The TSX has dropped almost 10 per cent from the recent record highs.

“We had a good run up in the markets to start the year, then maybe we have a six-week pause, where [there is] correction in the markets. But what normally you think might play out over six weeks is taking place over a number of days,” said Colin Cieszynski, chief market strategist for SIA Wealth Management.

“So it’s been a really sharp, severe hit.”

The S&P/TSX composite index was down 529.83 points at 16,187.61 on Friday.

In the U.S., markets are heading for their worst week since the financial crisis with the final tally of economic damage from a spreading virus still unknown.

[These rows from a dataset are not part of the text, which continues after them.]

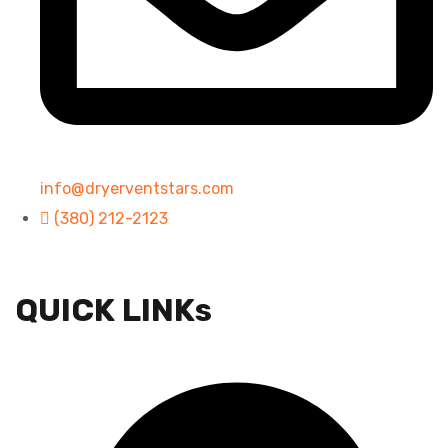
info@dryerventstars.com
(380) 212-2123
QUICK LINKs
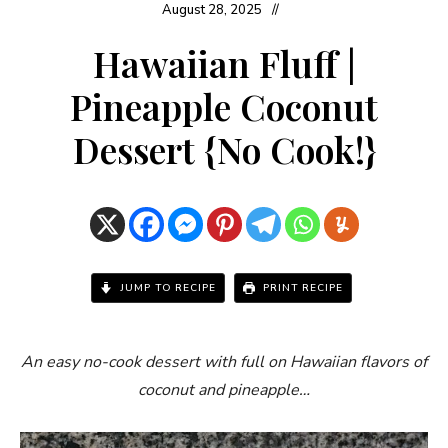
August 28, 2025
Hawaiian Fluff |
Pineapple Coconut
Dessert {No Cook!}
JUMP TO RECIPE
PRINT RECIPE
An easy no-cook dessert with full on Hawaiian flavors of
coconut and pineapple…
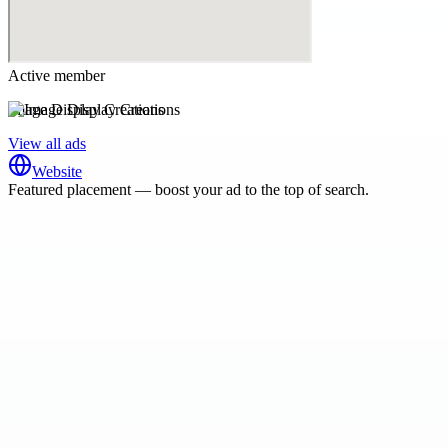
Active member
Image Display Creations
View all ads
Website
Featured placement — boost your ad to the top of search.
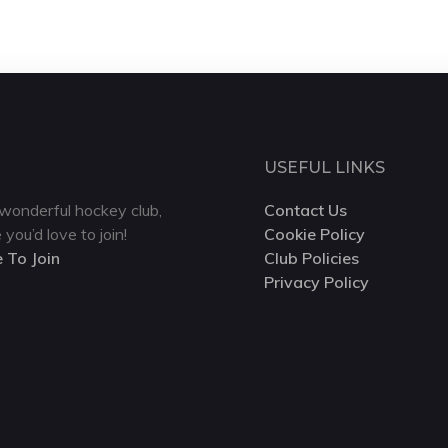
USEFUL LINKS
wonderful hockey club,
Contact Us
 you’d love to join!
Cookie Policy
e To Join
Club Policies
Privacy Policy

That doesn’t mean there isn’t potential promise in a select group of companies, either because their stocks have been beaten up so badly in recent days, or because their products may needed to combat the novel coronavirus.

On Friday, companies continued to issue warnings about weaker sales as the outbreak shuts down industrial centres, empties shops and restricts global travel.

In New York, the Dow Jones industrial average was down 438.20 points at 25,328.44. The S&P 500 index was down 55.12 points at 2,923.64, while the Nasdaq composite was down 152.79 points at 8,413.69.

The Canadian dollar traded for 74.32 cents U.S. compared with an average of 74.84 cents U.S. on Thursday.

-with files from The Canadian Press and The Associated Press.